The historical testimony
It is worth noting how those who believed these Scriptures in the ancient world understood their meaning. This is only a sampling, and there are many more examples beyond these. One Jewish source from over a century before the time of the New Testament declares:
“I beg you, my child, to look at the heaven and the earth and see everything that is in them, and recognize that God did not make them out of things that existed,” (
2 Maccabees 7:28-29).
An early Jewish Midrash also preserves a conversation between a gentile philosopher and the first-century Jewish sage, Gamaliel, in which Gamaliel refutes the idea that God was merely an artist working with existing material. Gamaliel walks through a variety of biblical texts to argue that each of the supposed pre-existing materials was itself a creation of God, thus showing that God brought into existence even the substance from which creation is made.1 Even if this conversation were a fable that never actually occurred, it would be a very ancient fable that testifies to a Jewish understanding that the Old Testament Scriptures affirm creation out of nothing.
A Christian writer named Aristides, very early in the second century, wrote:
“Let us proceed then, O King, to the elements themselves that we may show in regard to them that they are not gods, but perishable and mutable, produced out of that which did not exist at the command of the true God, who is indestructible and immutable and invisible,” (Apology of Aristides Chapter 4).
And around the mid-second century, a Christian leader named Hermas wrote:
“God, who dwells in the heavens and made out of nothing the things that exist” (Shepherd of Hermas, Book 1, Chapter 1).
In the latter half of the second century, Irenaeus wrote of God’s creation of the universe:
“While men, indeed, cannot make anything out of nothing, but only out of matter already existing, yet God is in this point pre-eminently superior to men, that He Himself called into being the substance of His creation when previously it had no existence,” (Irenaeus, Against Heresies, Book 2, Chapter 10, Section 4).
Other second-century Christian leaders concurred in passages such as:
“The case stands thus: we can see that the whole structure of the world, and the whole creation, has been produced from matter, and the matter itself brought into existence by God” (Tatian, Address to the Greeks, Chapter 12).
“For the heavens are His work, the earth is His creation, the sea is His handiwork; man is His formation and His image; sun, moon, and stars are His elements, made for signs, and seasons, and days, and years, that they may serve and be slaves to man; and all things God has made out of things that were not into things that are, in order that through His works His greatness may be known and understood,” (Theophilus of Antioch, To Autolycus, Book 1, Chapter 4).
Tertullian, a leading figure in Latin Christianity in the later second and early third centuries, professes that the church held it to be a “rule of faith,” or an essential Christian doctrine, that “nothing except God was uncreated.”2 He elsewhere defines this “rule of faith”:
“There is one only God, and that He is none other than the Creator of the world, who produced all things out of nothing through His own Word,” (Tertullian, The Prescription Against Heresies, Chapter 13).
And further explains:
“The conclusion of the whole is this: I find that there was nothing made, except out of nothing; because that which I find was made, I know did not once exist.

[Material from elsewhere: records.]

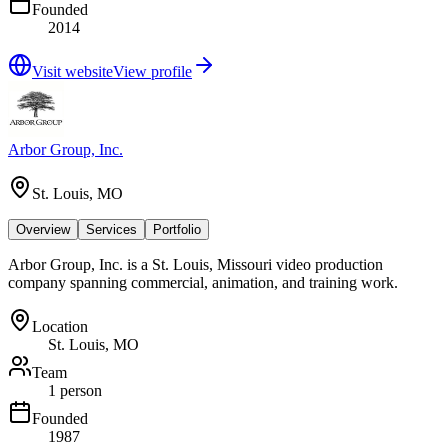
Founded
2014
Visit website
View profile
Arbor Group, Inc.
St. Louis, MO
Overview
Services
Portfolio
Arbor Group, Inc. is a St. Louis, Missouri video production
company spanning commercial, animation, and training work.
Location
St. Louis, MO
Team
1 person
Founded
1987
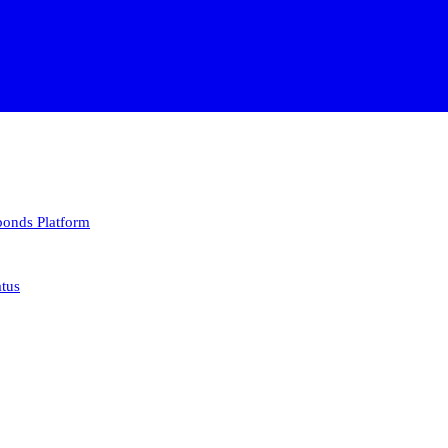
 bonds
Platform
atus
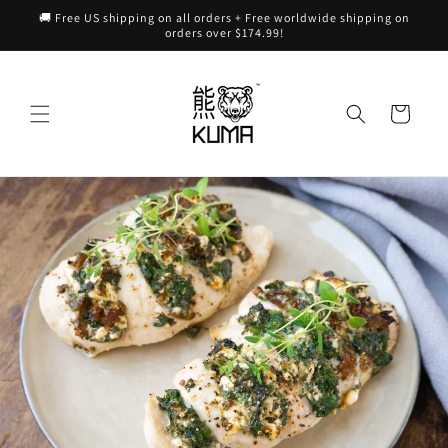
Skip to
🚚 Free US shipping on all orders + Free worldwide shipping on
content
orders over $174.99!
Cart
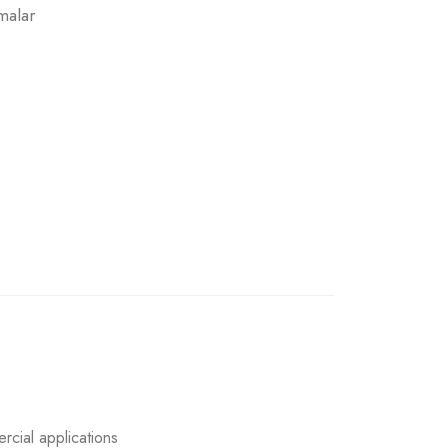
malar
rcial applications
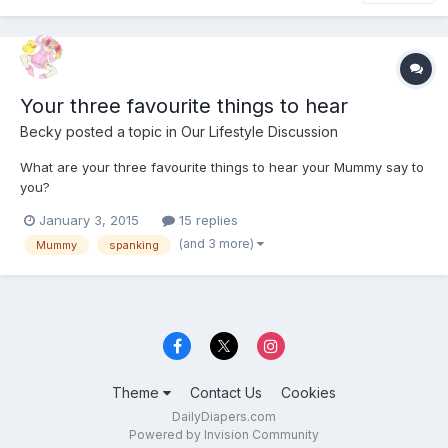
Your three favourite things to hear
Becky
posted a topic in
Our Lifestyle Discussion
What are your three favourite things to hear your Mummy say to
you?
January 3, 2015
15 replies
(and 3 more)
Mummy
spanking
Theme
Contact Us
Cookies
DailyDiapers.com
Powered by Invision Community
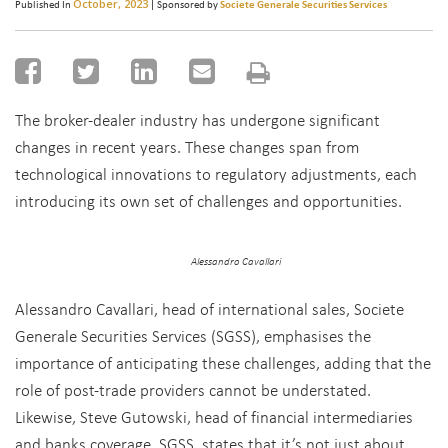
October, 2023
Published In
| Sponsored by
Societe Generale Securities Services
The broker-dealer industry has undergone significant
changes in recent years. These changes span from
technological innovations to regulatory adjustments, each
introducing its own set of challenges and opportunities.
Alessandro Cavallari
Alessandro Cavallari, head of international sales, Societe
Generale Securities Services (SGSS), emphasises the
importance of anticipating these challenges, adding that the
role of post-trade providers cannot be understated.
Likewise, Steve Gutowski, head of financial intermediaries
and banks coverage, SGSS, states that it’s not just about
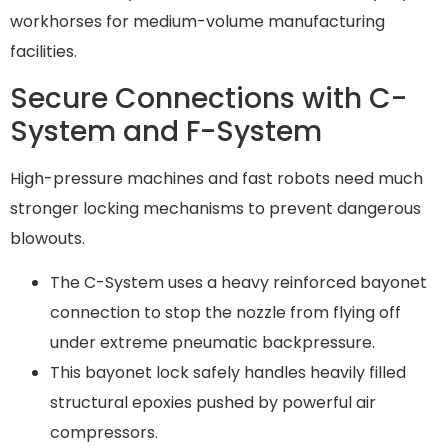
workhorses for medium-volume manufacturing
facilities.
Secure Connections with C-
System and F-System
High-pressure machines and fast robots need much
stronger locking mechanisms to prevent dangerous
blowouts.
The C-System uses a heavy reinforced bayonet
connection to stop the nozzle from flying off
under extreme pneumatic backpressure.
This bayonet lock safely handles heavily filled
structural epoxies pushed by powerful air
compressors.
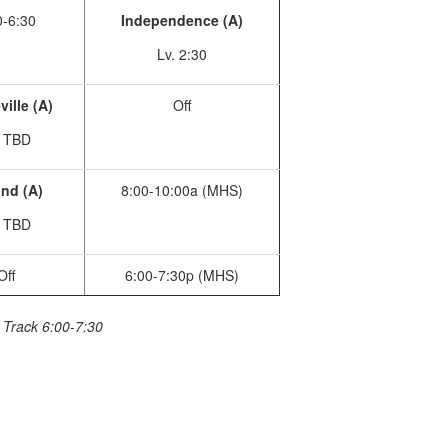
0-6:30
Independence (A)
Lv. 2:30
ille (A)
Off
. TBD
nd (A)
8:00-10:00a (MHS)
. TBD
Off
6:00-7:30p (MHS)
, Track 6:00-7:30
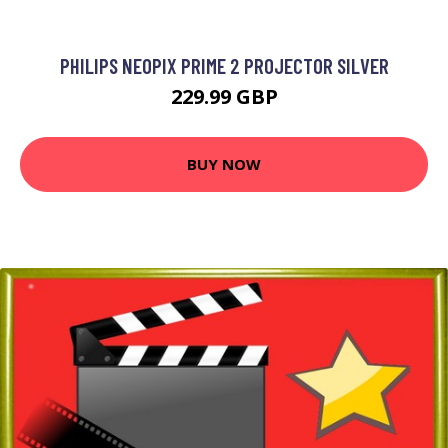
PHILIPS NEOPIX PRIME 2 PROJECTOR SILVER
229.99 GBP
BUY NOW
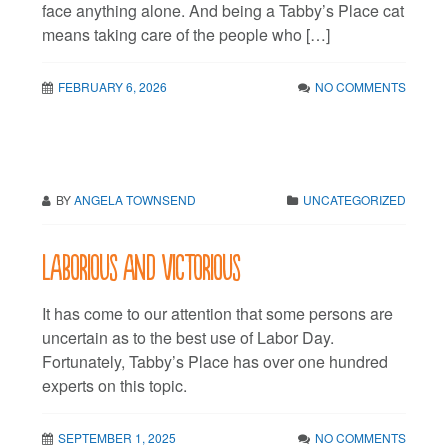
face anything alone. And being a Tabby’s Place cat
means taking care of the people who […]
FEBRUARY 6, 2026
NO COMMENTS
BY
ANGELA TOWNSEND
UNCATEGORIZED
Laborious and victorious
It has come to our attention that some persons are
uncertain as to the best use of Labor Day.
Fortunately, Tabby’s Place has over one hundred
experts on this topic.
SEPTEMBER 1, 2025
NO COMMENTS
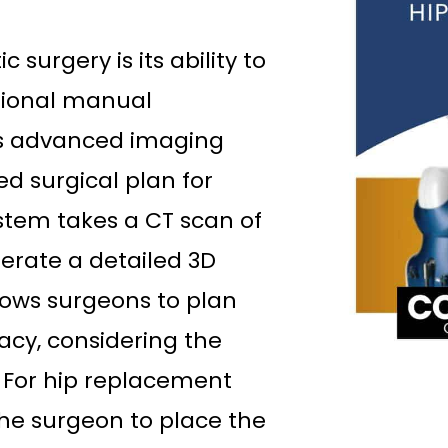
surgery is its ability to
tional manual
 advanced imaging
d surgical plan for
ystem takes a CT scan of
nerate a detailed 3D
lows surgeons to plan
acy, considering the
. For hip replacement
he surgeon to place the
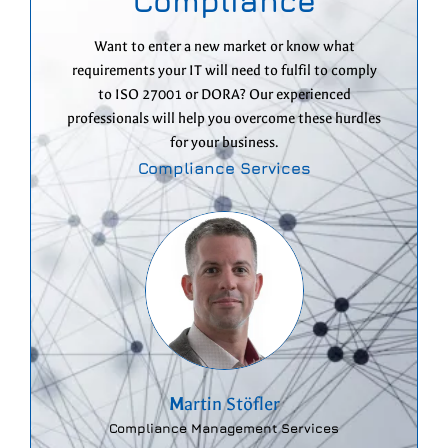
Compliance
Want to enter a new market or know what
requirements your IT will need to fulfil to comply
to ISO 27001 or DORA? Our experienced
professionals will help you overcome these hurdles
for your business.
Compliance Services
M
artin Stöfler
Compliance Management Services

Whatever was made out of something, has its origin in something made: for instance, out of the ground was made the grass, and the fruit, and the cattle, and the form of man himself; so from the waters were produced the animals which swim and fly. The original fabrics out of which such creatures were produced I may call their materials, but then even these were created by God,” (Tertullian, Against Hermogenes, Chapter 33).
The earliest Christians clearly understood the Scriptures to teach that God created even the very substance, essence, and material of the world from nothing. He brought it into existence by the power of His Word.
The scientific testimony
It’s worth very briefly noting how scientific observations are consistent with the idea that the universe came into existence out of nothing rather than existing eternally or forming from pre-existing material. Modern astrophysics has confirmed by both mathematics and observation that the universe is continually expanding.3 This does not mean that the matter in the universe is spreading out into open space, but rather that space itself is expanding. This being the case, the universe was smaller in the past than it is today. If we trace it back, there is a maximum age for the universe. It eventually reduces back to a single point, and then to nothing. The universe can, of course, be much
younger than this. God need not have created the universe as a single point. He could have created (and, indeed, did create) the universe more fully developed than that and it has expanded from there. The point is, even if we knew nothing of when or how God created, we could still look around and know for sure that the universe was, indeed, brought into existence from nothing. An expanding universe must have a starting point. Even time and space could not exist before this point. Without any sort of universe, not even time or space, there can be no preexisting material substance. There is no matter from which the universe could be formed. Thus, even secular scientists agree that the universe came into existence from nothing.4 While there are a variety of models that, at best, delay the problem further into the past, none can escape the ultimate reality that even the very substance of the universe had a beginning. These facts also negate eternal, cyclical models of the universe found in many eastern religions in which the universe has always existed. The universe is finite. It began to exist, and there was no matter before it."